Buruk dan Hinanya Perbuatan Zina




Buruk dan Hinanya Perbuatan Zina


Saat ini kita hidup dalam zaman yang amat sangat bebas. Bahkan karena terlalu bebasnya pergaulan dalam masyarakat, nilai-nilai agama pun mulai ditinggalkan. Lihat saja sekarang, dengan mudah kita dapat menemukan berbagai kemaksiatan di sekitar kita. Bahkan hal-hal yang menjurus pada perbuatan zina terpampang di sekitar kita dan tidak lagi dianggap perkara aib.
Anak-anak muda zaman sekarang seakan-akan berlomba dalam hal ini. Begitu banyak gadis-gadis yang mempertontonkan kemolekan tubuhnya secara bebas, hubungan dengan lawan jenis yang melewati batas, dan banyak lagi hal-hal yang membuat perzinahan seakan-akan menjadi sesuatu yang wajar-wajar saja. Ditambah lagi dengan lemahnya iman dan ilmu agama yang dimiliki, membuat perzinahan semakin merajalela.

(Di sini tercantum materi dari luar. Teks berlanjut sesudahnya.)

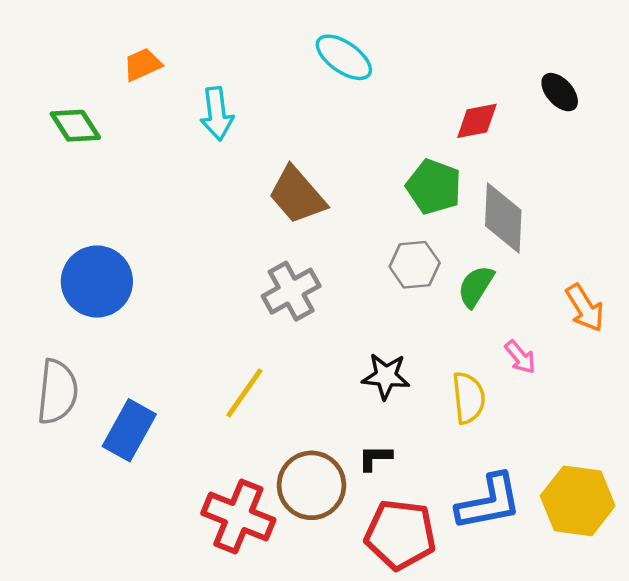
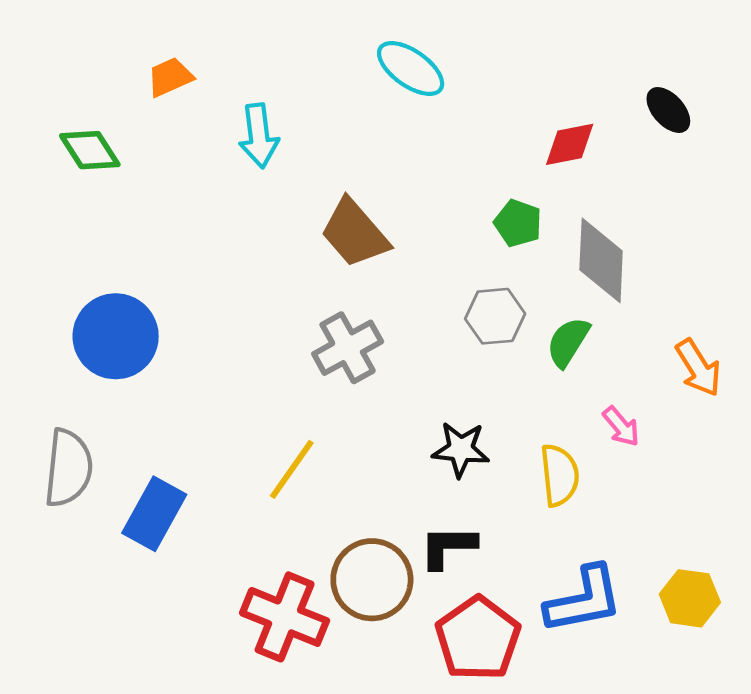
green pentagon: (434, 187) -> (518, 223), size x0.7
black L-shape: (375, 458) -> (448, 547), size x1.4
yellow hexagon: (578, 501) -> (690, 598), size x0.7
red pentagon: (400, 534) -> (478, 638), turned 30

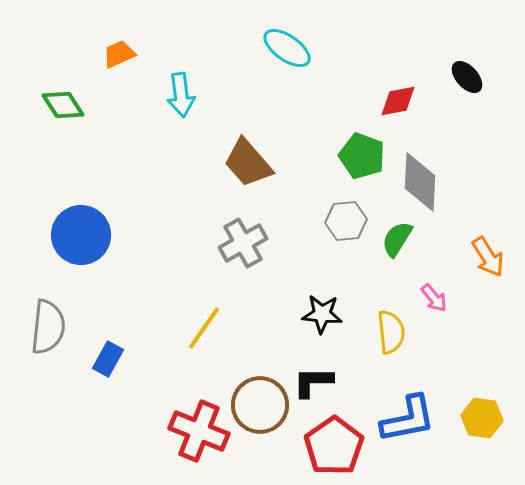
green pentagon: (518, 223) -> (362, 156), size x1.4
blue rectangle: (154, 514) -> (108, 359), size x0.7

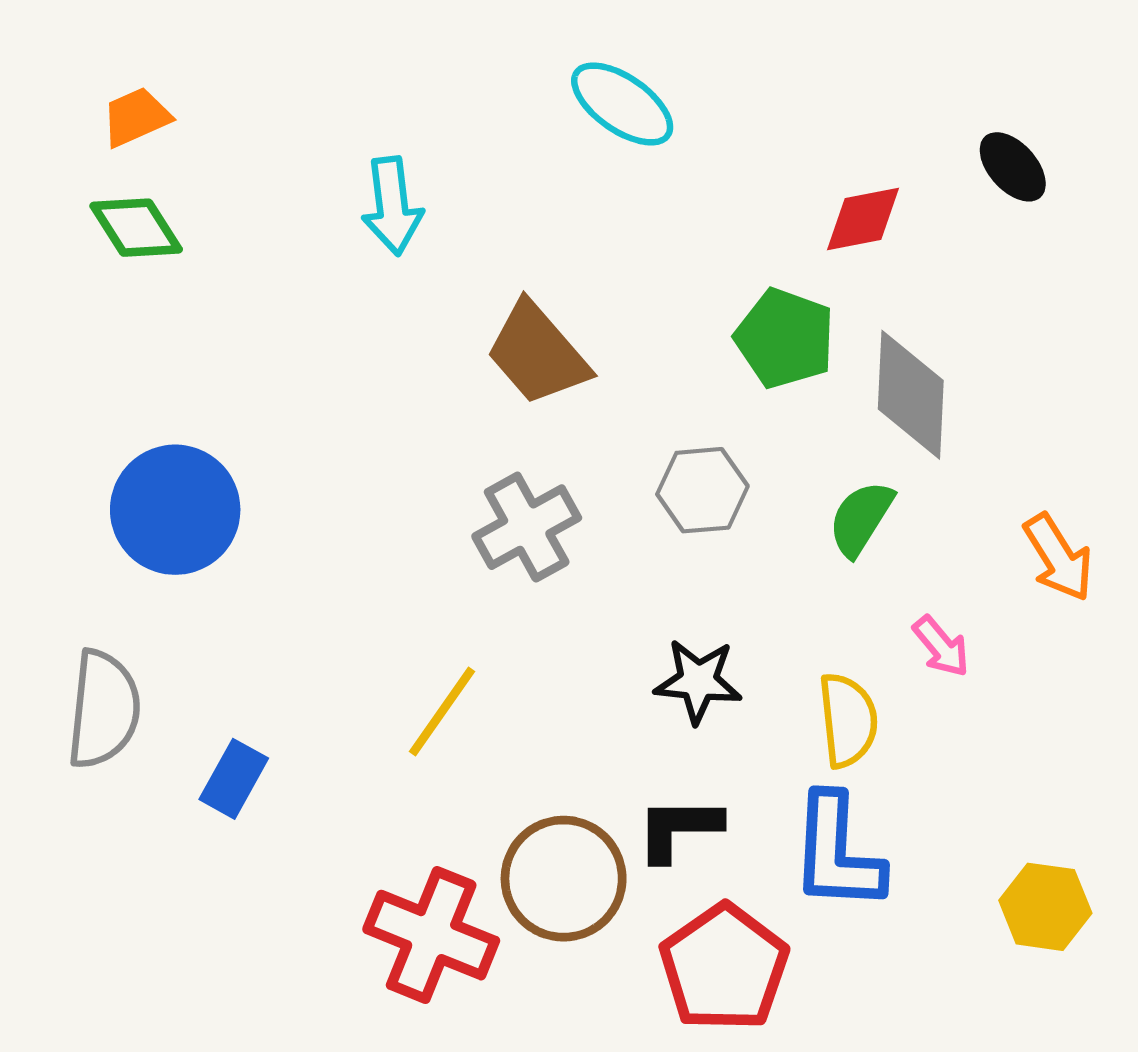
orange trapezoid: (119, 54) -> (136, 117), moved
gray hexagon: (346, 221) -> (702, 490), moved
blue L-shape: (408, 419) -> (837, 853), moved, turned 104

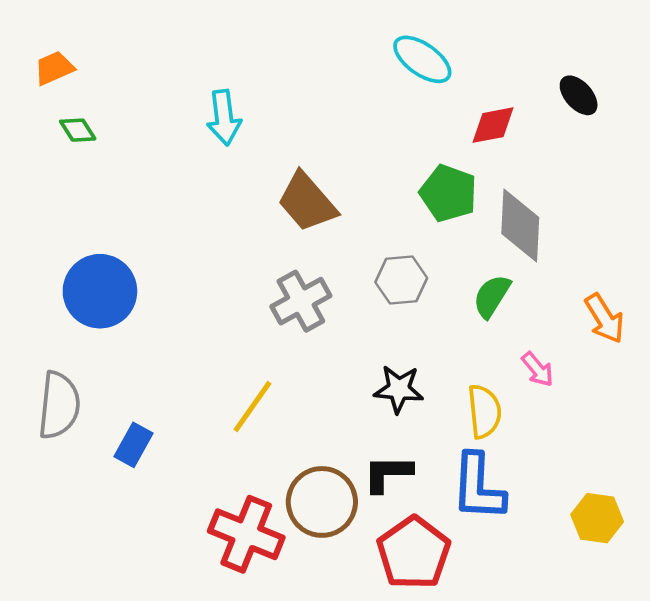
cyan ellipse: (622, 104) -> (422, 59), moved
orange trapezoid: (136, 117) -> (54, 68), moved
green diamond: (136, 228) -> (78, 130), size x0.7

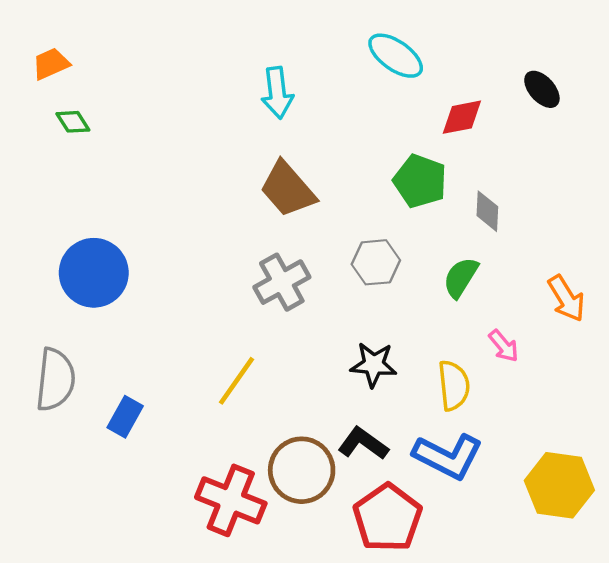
cyan arrow: (224, 118) -> (277, 93), moved
gray diamond: (520, 225) -> (487, 211), size x0.6
black L-shape: (388, 473) -> (363, 443), turned 36
blue L-shape: (478, 487) -> (448, 456), turned -66
yellow hexagon: (597, 518) -> (559, 485), size x1.4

Padahal, jelas-jelas Islam telah melarang melakukan perbuatan zina. Jangankan melakukannya, mendekati saja sudah tidak boleh. Tentunya perintah untuk tidak mendekati dan melakukan perbuatan zina bukanlah tanpa sebab. Perbuatan zina merupakan sebuah perbuatan yang keji yang dapat mendatangkan kemudharatan bukan hanya kepada pelakunya, namun juga kepada orang lain.
Padahal, jelas-jelas Islam telah melarang melakukan perbuatan zina. Jangankan melakukannya, mendekati saja sudah tidak boleh.
Banyak sekali dalil-dalil baik dari Al Quran maupun hadist yang melarang perbuatan zina ini. Bahkan sebagiannya disertai celaan yang hina bagi pelakunya dan hukuman yang ngeri baik di dunia maupun di akhirat. Dalil Dari Al Quran:
الزَّانِيَةُ وَالزَّانِي فَاجْلِدُوا كُلَّ وَاحِدٍ مِنْهُمَا مِئَةَ جَلْدَةٍ وَلَا تَأْخُذْكُمْ بِهِمَا رَأْفَةٌ فِي دِينِ اللَّهِ إِنْ كُنْتُمْ تُؤْمِنُونَ بِاللَّهِ وَالْيَوْمِ الْآَخِرِ وَلْيَشْهَدْ عَذَابَهُمَا طَائِفَةٌ مِنَ الْمُؤْمِنِينَ الزَّانِي لَا يَنْكِحُ إِلَّا زَانِيَةً أَوْ مُشْرِكَةً وَالزَّانِيَةُ لَا يَنْكِحُهَا إِلَّا زَانٍ أَوْ مُشْرِكٌ وَحُرِّمَ ذَلِكَ عَلَى الْمُؤْمِنِينَ
“Perempuan yang berzina dan laki-laki yang berzina, maka deralah tiap-tiap seorang dari keduanya seratus dali dera, dan janganlah belas kasihan kepada keduanya mencegah kamu untuk (menjalankan) agama Allah, jika kamu beriman kepada Allah, dan hari akhirat, dan hendaklah (pelaksanaan) hukuman mereka disaksikan oleh sekumpulan orang-orang yang beriman. Laki-laki yang berzina tidak mengawini melainkan perempuan yang berzina, atau perempuan yang musyrik; dan perempuan yang berzina tidak dikawini melainkan oleh laki-laki yang berzina atau laki-laki musyrik, dan yang demikian itu diharamkan atas oran-orang yang mukmin.” (an-Nuur: 2-3)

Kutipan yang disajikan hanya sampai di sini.